=== Section Start ===

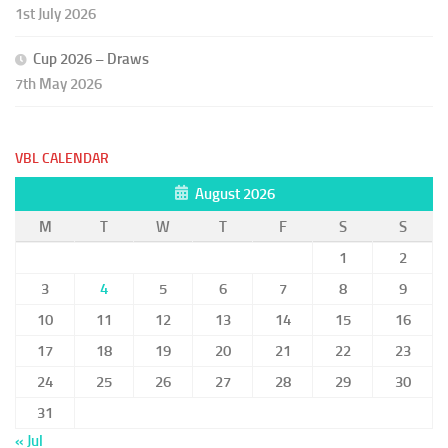
1st July 2026
Cup 2026 – Draws
7th May 2026
VBL CALENDAR
August 2026
M
T
W
T
F
S
S
1
2
3
4
5
6
7
8
9
10
11
12
13
14
15
16
17
18
19
20
21
22
23
24
25
26
27
28
29
30
31
« Jul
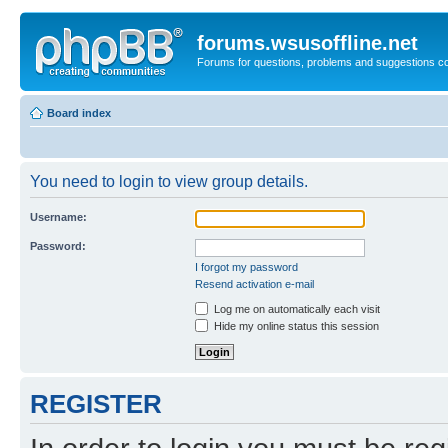
forums.wsusoffline.net
Forums for questions, problems and suggestions c
Board index
You need to login to view group details.
Username:
Password:
I forgot my password
Resend activation e-mail
Log me on automatically each visit
Hide my online status this session
REGISTER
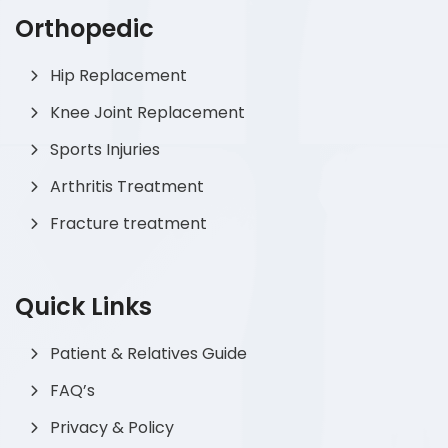
Orthopedic
Hip Replacement
Knee Joint Replacement
Sports Injuries
Arthritis Treatment
Fracture treatment
Quick Links
Patient & Relatives Guide
FAQ’s
Privacy & Policy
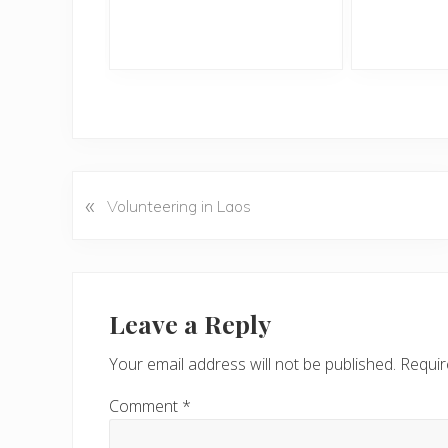
«
P
Volunteering in Laos
r
e
v
Reader
i
Interactions
Leave a Reply
o
u
Your email address will not be published.
Requir
s
P
Comment
*
o
s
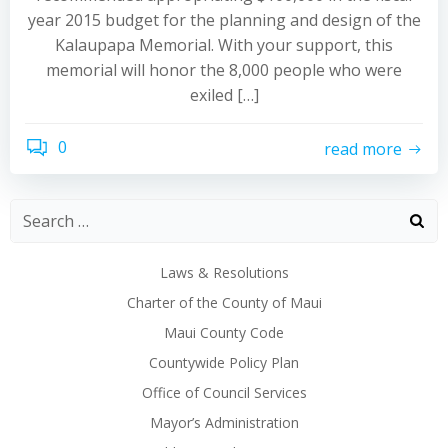
year 2015 budget for the planning and design of the
Kalaupapa Memorial. With your support, this
memorial will honor the 8,000 people who were
exiled […]
0
read more
Laws & Resolutions
Charter of the County of Maui
Maui County Code
Countywide Policy Plan
Office of Council Services
Mayor’s Administration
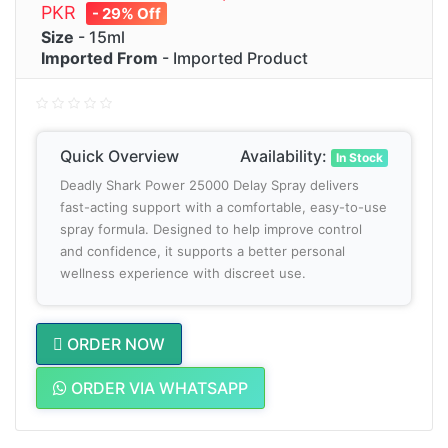
PKR
- 29% Off
Size
- 15ml
Imported From
- Imported Product
Quick Overview
Availability:
In Stock
Deadly Shark Power 25000 Delay Spray delivers
fast-acting support with a comfortable, easy-to-use
spray formula. Designed to help improve control
and confidence, it supports a better personal
wellness experience with discreet use.
ORDER NOW
ORDER VIA WHATSAPP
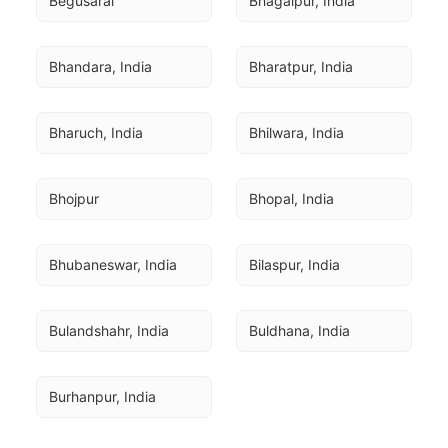
Begusarai
Bhagalpur, India
Bhandara, India
Bharatpur, India
Bharuch, India
Bhilwara, India
Bhojpur
Bhopal, India
Bhubaneswar, India
Bilaspur, India
Bulandshahr, India
Buldhana, India
Burhanpur, India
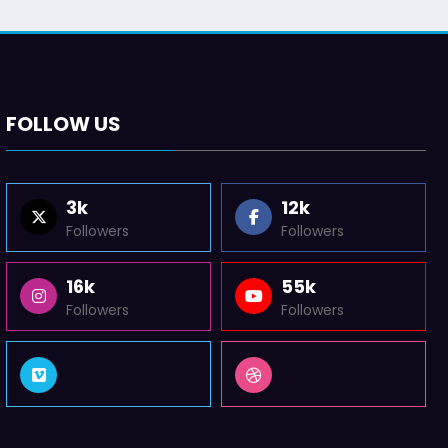
FOLLOW US
3k
12k
Followers
Followers
16k
55k
Followers
Followers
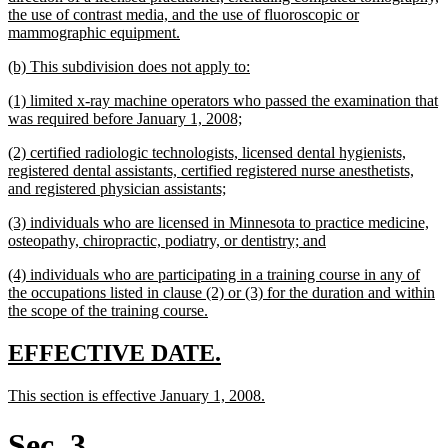
the use of contrast media, and the use of fluoroscopic or
new
mammographic equipment.
text
new
new
(b) This subdivision does not apply to:
end
text
text
new
(1) limited x-ray machine operators who passed the examination that
begin
end
text
new
was required before January 1, 2008;
begin
text
new
(2) certified radiologic technologists, licensed dental hygienists,
end
text
registered dental assistants, certified registered nurse anesthetists,
begin
new
and registered physician assistants;
text
new
(3) individuals who are licensed in Minnesota to practice medicine,
end
text
new
osteopathy, chiropractic, podiatry, or dentistry; and
begin
text
new
(4) individuals who are participating in a training course in any of
end
text
the occupations listed in clause (2) or (3) for the duration and within
begin
new
the scope of the training course.
text
end
new
new
EFFECTIVE DATE.
text
text
new
new
This section is effective January 1, 2008.
begin
end
text
text
begin
end
Sec. 3.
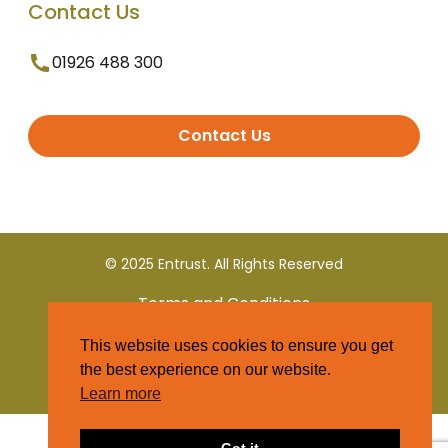
Contact Us
01926 488 300
Contact Us
© 2025 Entrust. All Rights Reserved
Terms and Conditions
This website uses cookies to ensure you get
Privacy Policy
the best experience on our website.
Learn more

=== Section End ===

The entries are to be printed exactly as written; the pictures are to be left out.

— Result for this exercise —
1st July 2026
Cup 2026 – Draws
7th May 2026
VBL CALENDAR
August 2026
M
T
W
T
F
S
S
1
2
3
4
5
6
7
8
9
10
11
12
13
14
15
16
17
18
19
20
21
22
23
24
25
26
27
28
29
30
31
« Jul
forums.wsusoffline.net
Forums for questions, problems and suggestions c
Board index
You need to login to view group details.
Username:
Password:
I forgot my password
Resend activation e-mail
Log me on automatically each visit
Hide my online status this session
REGISTER
Orthopedic
Hip Replacement
Knee Joint Replacement
Sports Injuries
Arthritis Treatment
Fracture treatment
Quick Links
Patient & Relatives Guide
FAQ’s
Privacy & Policy
«
P
Volunteering in Laos
r
e
v
Reader
i
Interactions
Leave a Reply
o
u
Your email address will not be published.
Requir
s
P
Comment
*
o
s
year 2015 budget for the planning and design of the
Kalaupapa Memorial. With your support, this
memorial will honor the 8,000 people who were
exiled […]
0
read more
Laws & Resolutions
Charter of the County of Maui
Maui County Code
Countywide Policy Plan
Office of Council Services
Mayor’s Administration
PKR
- 29% Off
Size
- 15ml
Imported From
- Imported Product
Quick Overview
Availability:
In Stock
Deadly Shark Power 25000 Delay Spray delivers
fast-acting support with a comfortable, easy-to-use
spray formula. Designed to help improve control
and confidence, it supports a better personal
wellness experience with discreet use.
ORDER NOW
ORDER VIA WHATSAPP
Begusarai
Bhagalpur, India
Bhandara, India
Bharatpur, India
Bharuch, India
Bhilwara, India
Bhojpur
Bhopal, India
Bhubaneswar, India
Bilaspur, India
Bulandshahr, India
Buldhana, India
Burhanpur, India
FOLLOW US
3k
12k
Followers
Followers
16k
55k
Followers
Followers
the use of contrast media, and the use of fluoroscopic or
new
mammographic equipment.
text
new
new
(b) This subdivision does not apply to:
end
text
text
new
(1) limited x-ray machine operators who passed the examination that
begin
end
text
new
was required before January 1, 2008;
begin
text
new
(2) certified radiologic technologists, licensed dental hygienists,
end
text
registered dental assistants, certified registered nurse anesthetists,
begin
new
and registered physician assistants;
text
new
(3) individuals who are licensed in Minnesota to practice medicine,
end
text
new
osteopathy, chiropractic, podiatry, or dentistry; and
begin
text
new
(4) individuals who are participating in a training course in any of
end
text
the occupations listed in clause (2) or (3) for the duration and within
begin
new
the scope of the training course.
text
end
new
new
EFFECTIVE DATE.
text
text
new
new
This section is effective January 1, 2008.
begin
end
text
text
begin
end
Sec. 3.
Contact Us
01926 488 300
Contact Us
© 2025 Entrust. All Rights Reserved
Terms and Conditions
This website uses cookies to ensure you get
Privacy Policy
the best experience on our website.
Learn more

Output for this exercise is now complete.